The contenders, a quick overview
AMD Ryzen 3950X
The Ryzen 3950X consists of 16 “Zen2” cores that are grouped together by units of four around 16MiB of L3 cache. Two of those groups of four CPUs are built into a die to form a CCX or chiplet. The 3950X consists of two chiplets that are linked together using a fast interconnect and to the rest of the system (and the RAM) via a discrete I/O core that provides two memory controllers. On my machine, equipped with 64GiB of 3200-DDR4, for a maximum theoretical bandwidth of 51.2 GiB/s.
High level overview of the 3950X architecture
The chiplets and IO dies are grouped into the same package
This chiplet approach is very clever. They are easier to produce than a big monolithic design and can address different markets by embedding a various number of chiplets. For instance, the EPYC chips proposed for servers can support up to 8 chiplets for a total of 64 cores!
But there is a caveat. Inside a chiplet, 4 cores can quickly exchange data through their L3 cache. Talking to the 4 other cores is a bit slower, and dialoguing to the 8 cores in the other chiplet even more.
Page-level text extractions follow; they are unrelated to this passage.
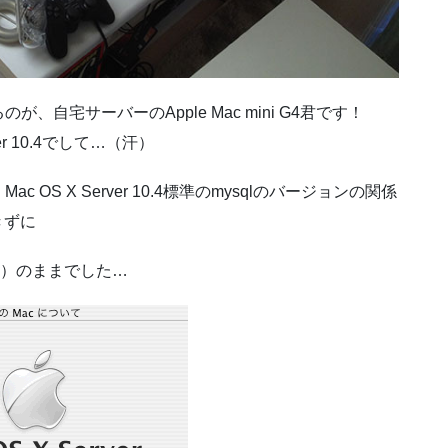
自宅サーバーのApple Mac mini G4君です！
er 10.4でして…（汗）
S X Server 10.4標準のmysqlのバージョンの関係
きずに
3.1）のままでした…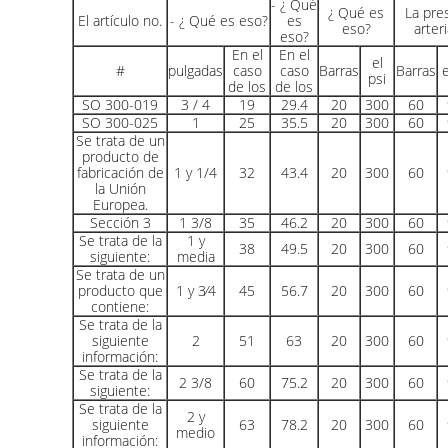
- ¿ Qué
¿ Qué es
La pre
El artículo no.
- ¿ Qué es eso?
es
eso?
arteri
eso?
En el
En el
el
#
pulgadas
caso
caso
Barras
Barras
e
psi
de los
de los
SO 300-019
3 / 4
19
29.4
20
300
60
SO 300-025
1
25
35.5
20
300
60
Se trata de un
producto de
fabricación de
1 y 1/4
32
43.4
20
300
60
la Unión
Europea.
Sección 3
1 3/8
35
46.2
20
300
60
Se trata de la
1 y
38
49.5
20
300
60
siguiente:
media
Se trata de un
producto que
1 y 3⁄4
45
56.7
20
300
60
contiene:
Se trata de la
siguiente
2
51
63
20
300
60
información:
Se trata de la
2 3/8
60
75.2
20
300
60
siguiente:
Se trata de la
2 y
siguiente
63
78.2
20
300
60
medio
información: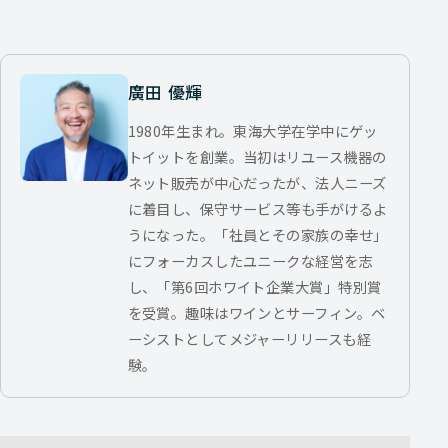
廣田 優輝
1980年生まれ。東海大学在学中にゲッ
トイットを創業。当初はリユース機器の
ネット販売が中心だったが、法人ニーズ
に着目し、保守サービス等も手がけるよ
うになった。「社員とその家族の幸せ」
にフォーカスしたユニークな経営を志
し、「第6回ホワイト企業大賞」特別賞
を受賞。趣味はワインとサーフィン。ベ
ーシストとしてメジャーリリースも経
験。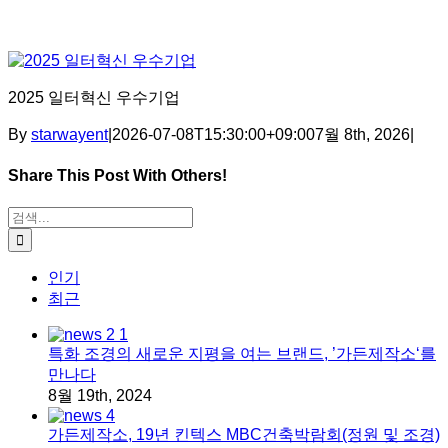
2025 일터혁신 우수기업
By
starwayent
|
2026-07-08T15:30:00+09:00
7월 8th, 2026
|
Share This Post With Others!
Facebook
X
Tumblr
Pinterest
이메일
검색:
인기
최근
특화 조경의 새로운 지평을 여는 브랜드, ’가든제작소‘를
만나다
8월 19th, 2024
가든제작소, 19년 킨텍스 MBC건축박람회(정원 및 조경)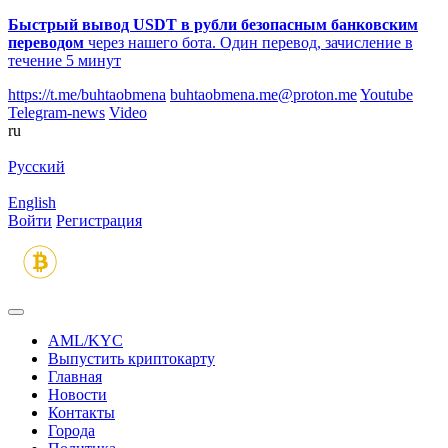
Быстрый вывод USDT в рубли безопасным банковским
переводом
через нашего бота. Один перевод, зачисление в
течение 5 минут
https://t.me/buhtaobmena
buhtaobmena.me@proton.me
Youtube
Telegram-news
Video
ru
Русский
English
Войти
Регистрация
AML/KYC
Выпустить криптокарту
Главная
Новости
Контакты
Города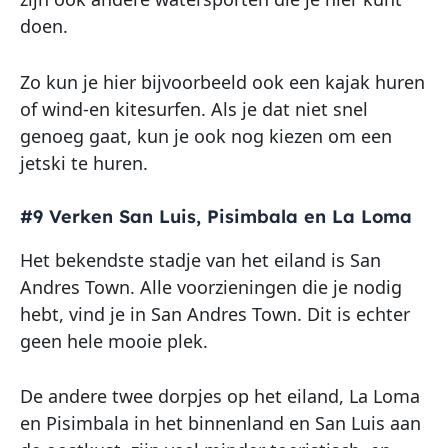
doen.
Zo kun je hier bijvoorbeeld ook een kajak huren
of wind-en kitesurfen. Als je dat niet snel
genoeg gaat, kun je ook nog kiezen om een
jetski te huren.
#9 Verken San Luis, Pisimbala en La Loma
Het bekendste stadje van het eiland is San
Andres Town. Alle voorzieningen die je nodig
hebt, vind je in San Andres Town. Dit is echter
geen hele mooie plek.
De andere twee dorpjes op het eiland, La Loma
en Pisimbala in het binnenland en San Luis aan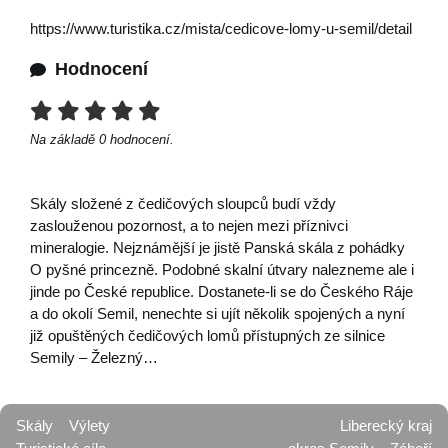
https://www.turistika.cz/mista/cedicove-lomy-u-semil/detail
Hodnocení
Na základě
0
hodnocení.
Skály složené z čedičových sloupců budí vždy
zaslouženou pozornost, a to nejen mezi příznivci
mineralogie. Nejznámější je jistě Panská skála z pohádky
O pyšné princezně. Podobné skalní útvary nalezneme ale i
jinde po České republice. Dostanete-li se do Českého Ráje
a do okolí Semil, nenechte si ujít několik spojených a nyní
již opuštěných čedičových lomů přístupných ze silnice
Semily – Železný…
Skály
Výlety
Liberecký kraj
There is no integrated GPU in the 3950X, so all the GPU computation takes place on an external GPU. A NVIDIA Geforce RTX 2070 Super in my case. It has a fixed amount (8GiB) of high speed dedicated RAM. But communications with the CPU occur with a higher latency than what is possible with integrated GPUs.
The Ryzen 3950X is connected to a discrete GPU card via PCI Express
Apple M2 Pro
The Apple M2 Pro is way more integrated than the Ryzen 3950X. All the CPU cores, the “I/O” and the GPU reside on the same die, forming a gigantic piece of silicon and totaling 40 billion of transistors! Furthermore, the RAM, shared by both the CPUs and the GPUs, is not far away and resides in the same package!
Unlike on the Ryzen, where all cores are equal, on the M2 sports two kinds of cores: efficiency (named Icetorm) and performance (named Avalanche).
The Avalanche cores share a single 32 MiB L2 cache, allowing for very fast inter-core communications, while the Blizzard cores are built around 4 MiB of cache. They are also far slower but consume only a third of the power of the Performance Cores.
Indeed, this is not a chip targeting workstations but laptops, for which energy consumption is an important metric. The Efficiency Cores are key to the very good battery endurance of modern Mac laptops. There will be more about that later.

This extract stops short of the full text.